Hermione se tut, et le cours reprit. Harry allait regretter ce chaudron.


Fred et George entendirent parler de la 'dispute' pendant le déjeuner parce que Ron et Harry étaient en train de se disputer. Ron employa le mot 'sœurette'. Harry voulait mourir.

Fred et George attrapèrent Harry par les épaules et le coincèrent juste à côté de la grande salle, le bloquant un de chaque côté.

- Alors, qu'est-ce qui s'est passé en vrai ? demanda Fred.

- Nous sommes plus gentils que Ron, collègue. Tu peux nous faire confiance.

- Je ne sais pas ! Ginny a juste. J'ai juste. Je voulais pas.

- Oh, malheur, dit Fred. Il semblerait bien que personne n'a jamais expliqué les choses de la vie à ce pauvre garçon. Dis-moi, Harry, que sais-tu des coutumes sorcières en matière de séduction ?

- Euh.

- Tu dois faire attention à ne pas la toucher ou tu vas être automatiquement fiancé à elle, ajouta gentiment George.

- Surtout pas trop de contact visuel, c'est un moyen de se marier.

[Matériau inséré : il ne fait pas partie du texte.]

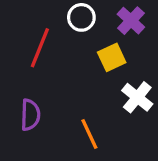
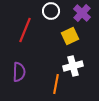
white cross: (137, 97) -> (73, 66), moved, turned 36
orange line: (89, 134) -> (56, 84), turned 36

- Ça c'est si tu dis son nom trois fois à la suite, George.

- Oh, exact, Fred, j'avais oublié.

- Et bien sûr tu as besoin de la permission du Ministère pour te marier.

- Donc en conclusion, dirent-ils à l'unisson, il serait mieux de rester à au moins cinquante mètres d'elle.

Harry leur lança à tous deux un regard également noir et ils éclatèrent de rire. Ils passèrent leurs bras autour de ses épaules.

- Sérieusement, Harry, dit Fred. C'est un vrai dragon. Fais attention, d'accord ?

- Rassemble des objets, confirma George. Dans le doute, lance-lui quelque chose de brillant et prends la fuite.

- Fred ? George ? demanda Ginny juste derrière eux.

Ils se retournèrent avec une parfaite synchronisation.

- Oui, très chère sœur ?

- Courez.

Fred et George détalèrent, Ginny à leurs trousses. Harry se passa une main dans les cheveux, un peu sonné, et fila en cours de divination.